TASK BRIEF
Sift the listing for lines that hold the string "rendement" and pull them out.

****

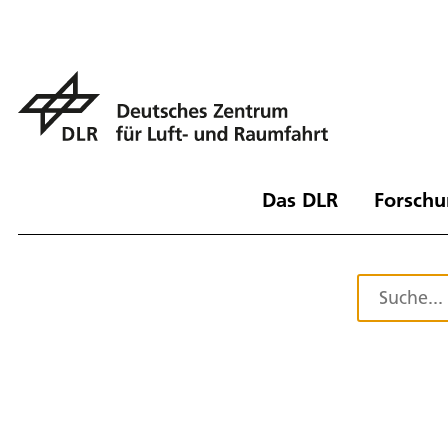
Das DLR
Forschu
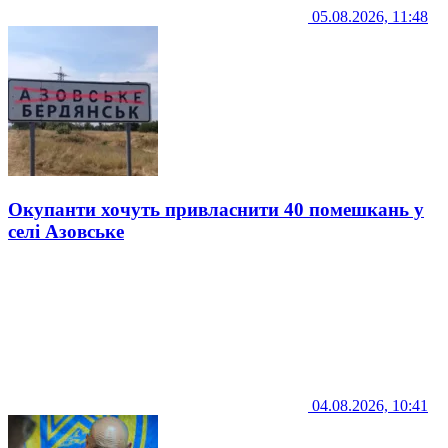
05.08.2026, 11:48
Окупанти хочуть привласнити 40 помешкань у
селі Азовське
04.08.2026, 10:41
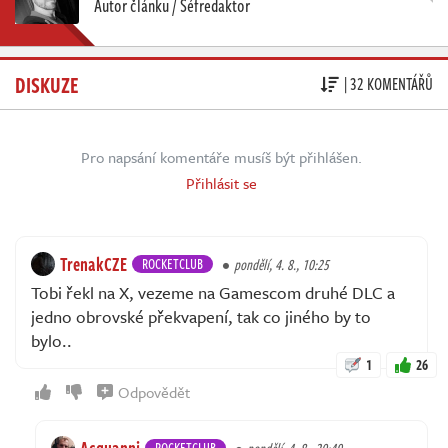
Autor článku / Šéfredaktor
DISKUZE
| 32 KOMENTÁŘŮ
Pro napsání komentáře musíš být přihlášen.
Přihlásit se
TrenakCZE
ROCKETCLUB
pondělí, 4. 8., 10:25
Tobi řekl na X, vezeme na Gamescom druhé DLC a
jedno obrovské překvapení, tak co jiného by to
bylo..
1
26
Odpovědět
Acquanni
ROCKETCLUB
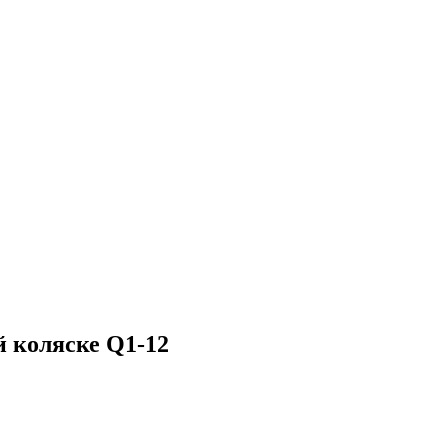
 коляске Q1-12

****

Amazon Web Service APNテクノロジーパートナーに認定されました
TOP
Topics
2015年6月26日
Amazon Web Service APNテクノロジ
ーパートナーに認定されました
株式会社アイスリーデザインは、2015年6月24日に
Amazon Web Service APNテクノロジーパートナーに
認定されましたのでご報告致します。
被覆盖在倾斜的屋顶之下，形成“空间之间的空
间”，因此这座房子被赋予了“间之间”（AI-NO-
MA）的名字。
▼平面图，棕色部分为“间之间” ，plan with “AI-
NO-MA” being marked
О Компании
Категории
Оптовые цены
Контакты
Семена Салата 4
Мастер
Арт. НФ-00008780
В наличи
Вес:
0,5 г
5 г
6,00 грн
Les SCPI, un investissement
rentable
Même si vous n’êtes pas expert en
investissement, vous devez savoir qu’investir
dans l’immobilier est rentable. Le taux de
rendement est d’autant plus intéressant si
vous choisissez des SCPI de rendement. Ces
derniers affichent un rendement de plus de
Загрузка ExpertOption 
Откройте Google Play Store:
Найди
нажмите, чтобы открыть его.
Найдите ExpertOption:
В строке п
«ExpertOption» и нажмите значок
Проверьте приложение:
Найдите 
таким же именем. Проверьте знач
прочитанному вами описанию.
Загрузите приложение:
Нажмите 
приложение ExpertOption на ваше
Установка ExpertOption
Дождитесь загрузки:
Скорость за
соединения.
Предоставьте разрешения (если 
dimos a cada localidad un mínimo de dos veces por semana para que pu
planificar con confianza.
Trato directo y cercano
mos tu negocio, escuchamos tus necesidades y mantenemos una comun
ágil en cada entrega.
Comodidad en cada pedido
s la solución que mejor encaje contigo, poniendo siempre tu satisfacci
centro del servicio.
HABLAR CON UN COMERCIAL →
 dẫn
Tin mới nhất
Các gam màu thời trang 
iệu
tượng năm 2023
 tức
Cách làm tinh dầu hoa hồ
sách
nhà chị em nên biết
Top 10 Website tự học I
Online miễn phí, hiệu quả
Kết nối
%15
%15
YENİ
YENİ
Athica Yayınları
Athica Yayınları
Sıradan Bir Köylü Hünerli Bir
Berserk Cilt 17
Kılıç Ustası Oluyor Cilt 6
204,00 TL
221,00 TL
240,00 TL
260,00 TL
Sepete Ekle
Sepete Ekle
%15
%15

****

EXERCISE ANSWER
rendement est d’autant plus intéressant si
vous choisissez des SCPI de rendement. Ces
derniers affichent un rendement de plus de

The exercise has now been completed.